Repose, Daniel Blagg, 2022, Oil on canvas, 30 x 44”
Tumble, Littlefield, Texas, Jill Johnson, 2022, Chromogenic color print, 50 x 50”
Beef, Friona, TX, 2022, Jill Johnson, Chromogenic Color Print, 24 x 24” edition of 5
GUN SALE, 2022, Daniel Blagg, Oil on canvas, 54 x 41”
Margery Grella, owner of Artspace 111, knew what she was doing when she paired Daniel Blagg and Jill Johnson together for their current exhibition: “Edge of the Road.”
“Daniel Blagg and Jill Johnson share a unique eye for capturing the beautiful mystery that is the Texas landscape,” Grella states on the Artspace 111 website. “Representations of seemingly abandoned buildings and weather-faded road signs call to the idiom of the American Dream asking us to consider where that dream has led us. Painting allows Blagg the opportunity to make fluid and spontaneous decisions while photography allows Johnson to accurately capture reality.”
Blagg and Johnson spent their respective childhoods in West Texas farming communities. As a result, both artists have a keen eye for abandoned spaces and a signature dry humor. “That kind of lifestyle seeps into your bones,” Johnson tells PaperCity. “I don’t think Daniel and I would look at our subject matter if we hadn’t grown up that way.”
Daniel Blagg has become a constant in the DFW art scene over the past 40 years. He grew up in a large family learning to paint with watercolors and studying greats like Michelangelo and DaVinci. Later, Blagg moved into larger-scale portraits inspired by discarded objects and signs. “That stuff seeps into your subconscious. It says a lot about the human condition. The detritus of consumerism. We’re just reporters,” Blagg explains.
Blagg takes great pride in “Repose,” a peaceful portrait of a doe lounging on a Victorian couch. The image came to him in a re-occurring dream after he finished “Gun Sale,” a poignant political piece that he was moved to create. Blagg’s paintings toe the line between thoughtful and humorous — with a hefty dose of irony. He plays with details and placements of items that enhance the repartee of his subject matter. There is always more than what meets the eye demanding your attention.
Jill Johnson is a Fort Worth-based photographer with a photojournalism degree from the University of Texas. Johnson is well known for her sense of playfulness and love of abandoned West Texas landmarks, portraiture, travel, and animals. She captures her small-town subjects through the lens of her trusty Hasselblad camera.
“Shooting in this way made me fall in love with the magic of photography,” Johnson says. “Being in the darkroom and seeing the image forces you to be very thoughtful in how you are composing things.”
Johnson’s photos convey a sense of playfulness and freedom.

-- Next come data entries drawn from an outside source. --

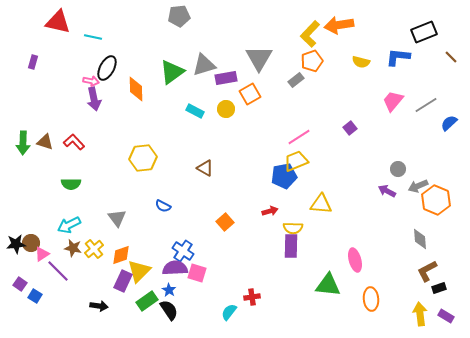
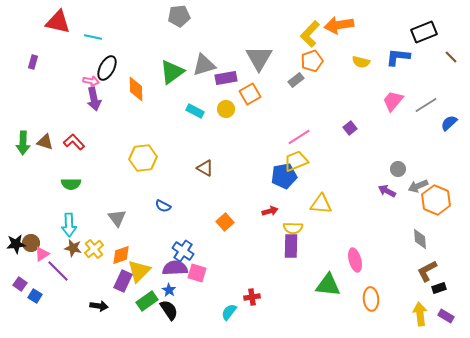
cyan arrow at (69, 225): rotated 65 degrees counterclockwise
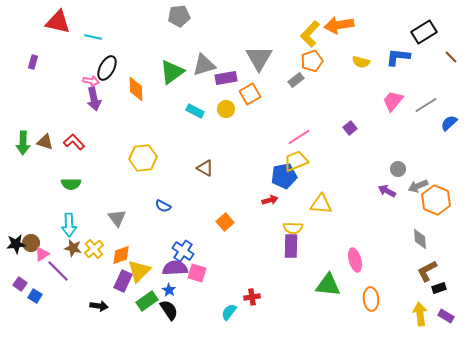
black rectangle at (424, 32): rotated 10 degrees counterclockwise
red arrow at (270, 211): moved 11 px up
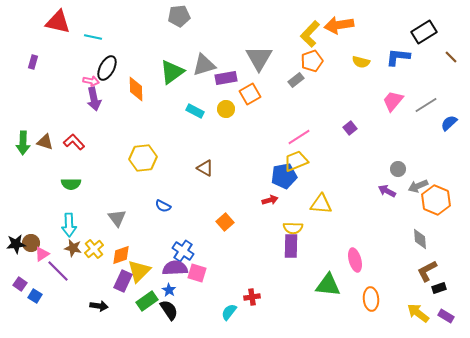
yellow arrow at (420, 314): moved 2 px left, 1 px up; rotated 45 degrees counterclockwise
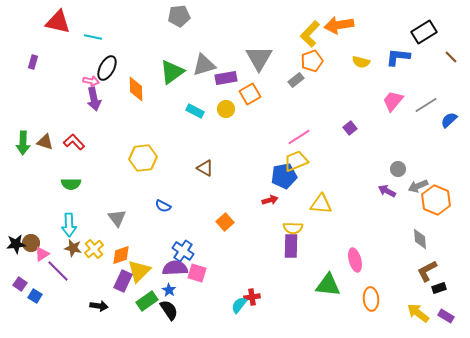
blue semicircle at (449, 123): moved 3 px up
cyan semicircle at (229, 312): moved 10 px right, 7 px up
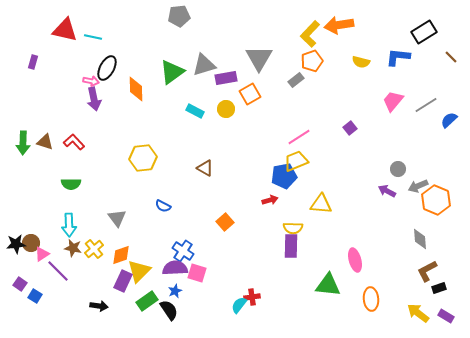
red triangle at (58, 22): moved 7 px right, 8 px down
blue star at (169, 290): moved 6 px right, 1 px down; rotated 16 degrees clockwise
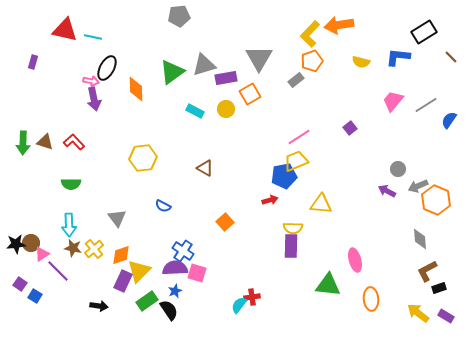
blue semicircle at (449, 120): rotated 12 degrees counterclockwise
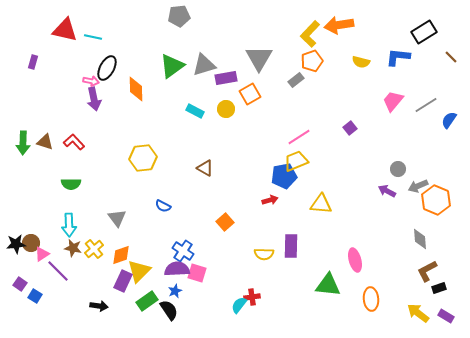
green triangle at (172, 72): moved 6 px up
yellow semicircle at (293, 228): moved 29 px left, 26 px down
purple semicircle at (175, 268): moved 2 px right, 1 px down
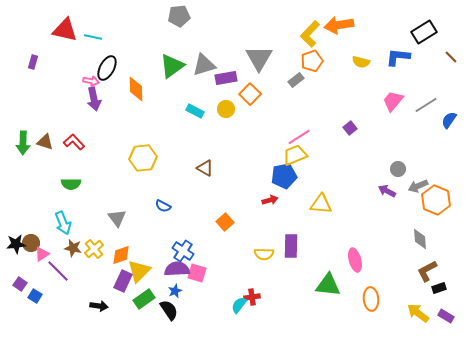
orange square at (250, 94): rotated 15 degrees counterclockwise
yellow trapezoid at (296, 161): moved 1 px left, 6 px up
cyan arrow at (69, 225): moved 6 px left, 2 px up; rotated 20 degrees counterclockwise
green rectangle at (147, 301): moved 3 px left, 2 px up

In “Tumble,” she focuses on a large, intricate tumbleweed under an expansive, clear blue sky. “Growing up I’ll never forget those tumbleweeds,” Johnson says. “There’s a whole world inside them and they’re so iconic to the Texas landscape. They’re beautiful but painful. Kind of like West Texas.”
Johnson has an undeniable talent for tapping into sarcasm with her photos. “Beef” and “Meat Market” exemplify Johnson’s well-loved cheekiness by highlighting the blunt nature of the ever-looming cattle industry that plays a major role in the small towns she frequents.